Todo ano, o BNDES publica uma análise, realizada pela Área de Pesquisa Econômica (APE), sobre as perspectivas dos investimentos do país para os quatro anos seguintes. A partir de dados que o Banco reúne por conta do seu papel de principal indutor dos investimentos nacionais, é realizada uma análise do horizonte de investimento e publicada no Boletim “Visão do Desenvolvimento”.

Nessa análise , são considerados 16 setores da indústria, seis de infraesrutura, além de setores de construção residencial. A escolha desses setores, segundo os autores do estudo, deve-se não apenas pela importância desses na formação da taxa de investimento da economia, mas pelo fato de o próprio Banco ter dados atualizados sobre tais segmentos. É posto ainda que, por conta de “dificuldades de obtenção de informação, o levantamento não cobre setores industriais com grande número de micro e pequenas empresas , particularmente aquelas intensivas em trabalho”. Essas considerações metodológicas, que balizam o corte dado para a análise realizada pelo BNDES, são reveladoras do próprio padrão de atuação que prepondera nas suas escolhas de aplicação de recursos. Dito de outra forma, o escopo da análise do BNDES ao privilegiar determinados setores e não levar em consideração outros, seja por não ter dados disponíveis, seja por considerar dispensável o esforço de sua sistematização, mostram o papel secundário e pouco relevante que determinados setores/segmentos ocupam na visão de desenvolvimento do BNDES.

A novidade desse último mapeamento, que cobre o período 2009-2012, é a crise financeira internacional que despontou com toda a sua magnitude em setembro de 2008. Nesse novo cenário, questões que estiveram problematizadas nas análises anteriores como fragilidades potenciais do nosso padrão de desenvolvimento tomam outro lugar na medida que afetam de maneira direta os planos de investimento das empresas voltadas para exportação. As consequências da excessiva concentração dos investimentos industriais em setores extrativistas e de insumos básicos – ou seja, extração de petróleo e minério de ferro, siderurgia e papel e celulose - não podem mais ser ignorados ou subavalidos, uma vez que fica clara a vulnerabilidade dessa estratégia em um contexto de crise.

Na verdade, admite o próprio estudo, que, nesse primeiro momento, a queda nos planos de investimento foram minimizadas.

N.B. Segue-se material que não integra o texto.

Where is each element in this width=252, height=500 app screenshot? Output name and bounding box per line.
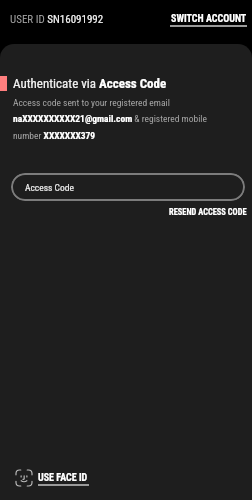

A razão é que grande parte das projeções estariam vinculadas a “custos afundados” já incorridos, como é o caso dos setores extrativo mineral e siderurgia. Com uma lógica semelhante, a crise se revela de forma ainda suave sobre o “bloco da energia”, tendo em vista as descobertas das novas reservas, que exigirão grandes investimentos, e os contratos de fornecimento de energia já firmados pelo governo. A gravidade da crise já se fez sentir nesses setores condicionados pela demanda externa, mas ainda aparece de forma diminuta na medida em que muitos dos investimentos planejados são desdobramentos de inversões já realizadas.

Na conclusão do estudo, ainda que mais uma vez tenha sido explicitado o fato de que os setores mais afetados pela crise internacional serão os de produtores de commodities, “ cujos investimentos estavam voltados para atender a um forte aumento da demanda mundial por produtos básicos”, não há qualquer menção sobre a necessária reorientação do BNDES diante desse novo cenário e se o Banco manterá sua aposta decisiva no incremento desses setores. A recente compra da Aracruz Celulose pela Votorantim com financiamento do BNDES e com a ampliação da sua participação como acionista da empresa demonstram claramente a opção do Banco de seguir na mesma estratégia, evidenciando inclusive a ausência de qualquer racionalidade econômica passível de uma defesa consistente.

Há mais a ser ressaltado. O estudo não faz referência aos impactos negativos da demanda de energia de empresas eletrointensivas, como a siderurgia, por exemplo. Esse quadro, dentro de uma perspectiva positiva e estratégica, poderia ser interpretada pelo BNDES como uma excelente oportunidade para se realizar um investimento de mais largo prazo e alcance. O  momento se mostra oportuno para se transformar em padrão o que tem se limitado a chamar de “alternativa”. Mas a oportunidade é desperdiçada porque essa opção não atende à forte demanda das eletrointensivas, voltadas para as crescentes exportações nos últimos anos.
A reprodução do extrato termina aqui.